Here is the current status.

* "Laptop" can ping "MachineA".

* "MachineA" is connected to "MachineB" via OpenVPN and can ping "MachineB".

* "MachineA" can also go outside to Internet as well.

Now I'd like "Laptop" to access Internet (going though MachineA and MachineB), and I'm not sure how to I configure MachineA. A working example of Shorewall setting would be great, but anything related would be helpful as well. Thank you.

__

solLast edited by solamour on Sun Feb 27, 2011 7:49 pm; edited 3 times in total

----------

## richard.scott

Does MachineA run OpenVPN?

If so, edit your /etc/shorewall/masq file and change it to this:

```
#INTERFACE              SUBNET          ADDRESS         PROTO   PORT(S) IPSEC

tun0                    192.168.1.0/24

#LAST LINE -- ADD YOUR ENTRIES ABOVE THIS LINE -- DO NOT REMOVE
```

This may help... I'm not sure about natting over the tun0 interface tho.

Rich

----------

## solamour

MachineA runs OpenVPN as a client, and MachineB as a server.

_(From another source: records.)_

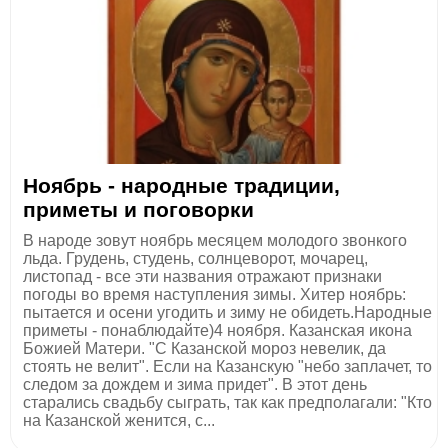
Ноябрь - народные традиции,
приметы и поговорки
В народе зовут ноябрь месяцем молодого звонкого
льда. Грудень, студень, солнцеворот, мочарец,
листопад - все эти названия отражают признаки
погоды во время наступления зимы. Хитер ноябрь:
пытается и осени угодить и зиму не обидеть.Народные
приметы - понаблюдайте)4 ноября. Казанская икона
Божией Матери. "С Казанской мороз невелик, да
стоять не велит". Если на Казанскую "небо заплачет, то
следом за дождем и зима придет". В этот день
старались свадьбу сыграть, так как предполагали: "Кто
на Казанской женится, с...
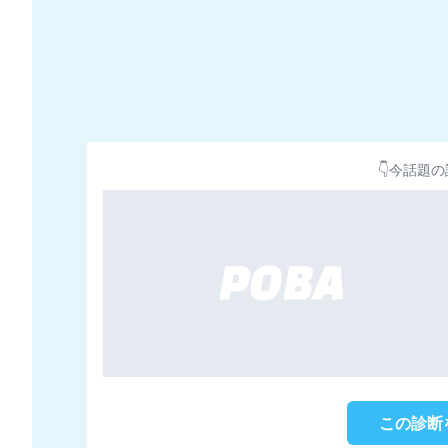
👇今話題の
この診断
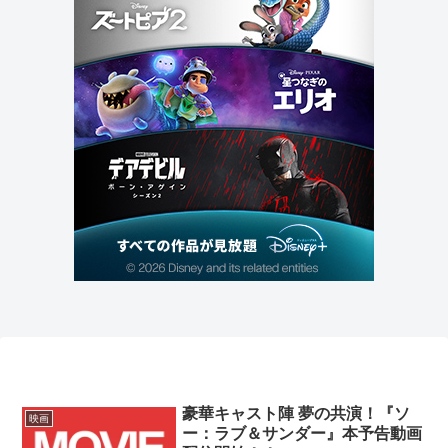
豪華キャスト陣 夢の共演！『ソ
映画
ー：ラブ＆サンダー』本予告動画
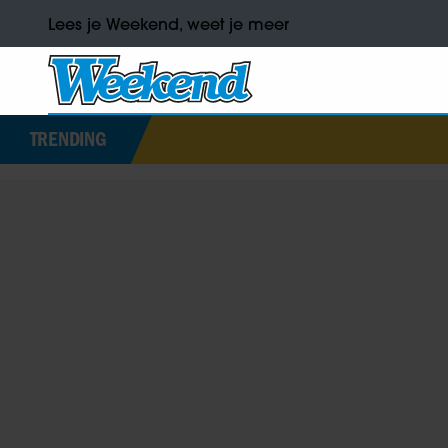
Lees je Weekend, weet je meer
TRENDING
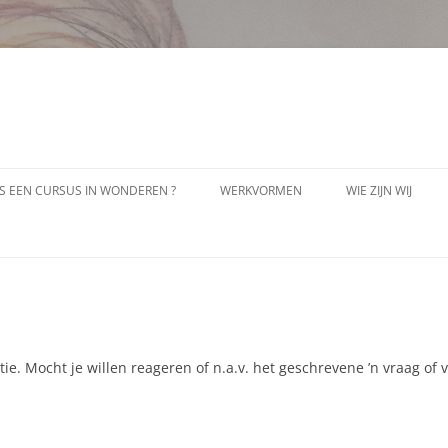
IS EEN CURSUS IN WONDEREN ?
WERKVORMEN
WIE ZIJN WIJ
VERGEVING
PAULINE STRIJBIS
BIODANZA
JOS VAN HAARLE
CONTACT MET JE INNERLIJK KIND
LEEUW EN KAT
VERBONDEN ADEMHALING
tie. Mocht je willen reageren of n.a.v. het geschrevene ’n vraag of
TRANSFORMATIEVE YOGA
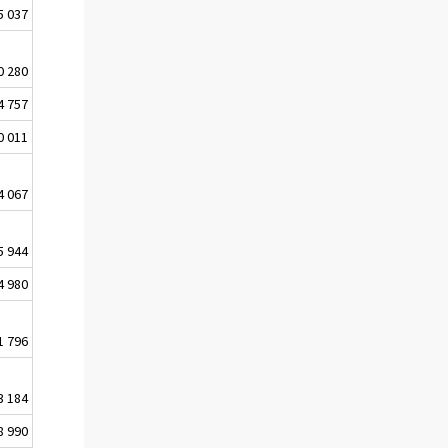
5 037
0 280
4 757
0 011
4 067
5 944
4 980
1 796
3 184
8 990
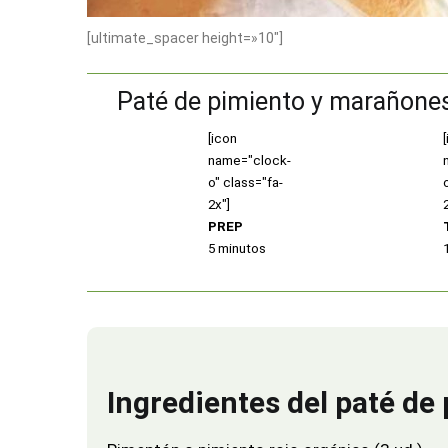
[ultimate_spacer height=»10″]
Paté de pimiento y marañone
[icon
name="clock-
o" class="fa-
2x"]
PREP
5 minutos
Ingredientes del paté d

For the time being, I wanted to see whether it works or not instead of concerning too much about the security, so I set MachineA's Shorewall as the following.

```
/etc/shorewall/interfaces

net   eth0   detect   dhcp,tcpflags,routefilter,nosmurfs,logmartians

loc   eth1   detect   tcpflags,detectnets,nosmurfs

vpn   tun0

/etc/shorewall/masq

tun0  192.168.1.0/24

/etc/shorewall/policy

all   all   ACCEPT

/etc/shorewall/rules

SECTION NEW

/etc/shorewall/zones

fw    firewall

net   ipv4

loc   ipv4

vpn   ipv4

```

One thing that I noticed is that when I ping MachineB from MachineA, I see packets going back and forth in MachineA's eth0 (the one that goes outside, not the one that is connected to "Laptop") and tun0. But when I ping MachineB from Laptop, I think the packets are not passed to tun0.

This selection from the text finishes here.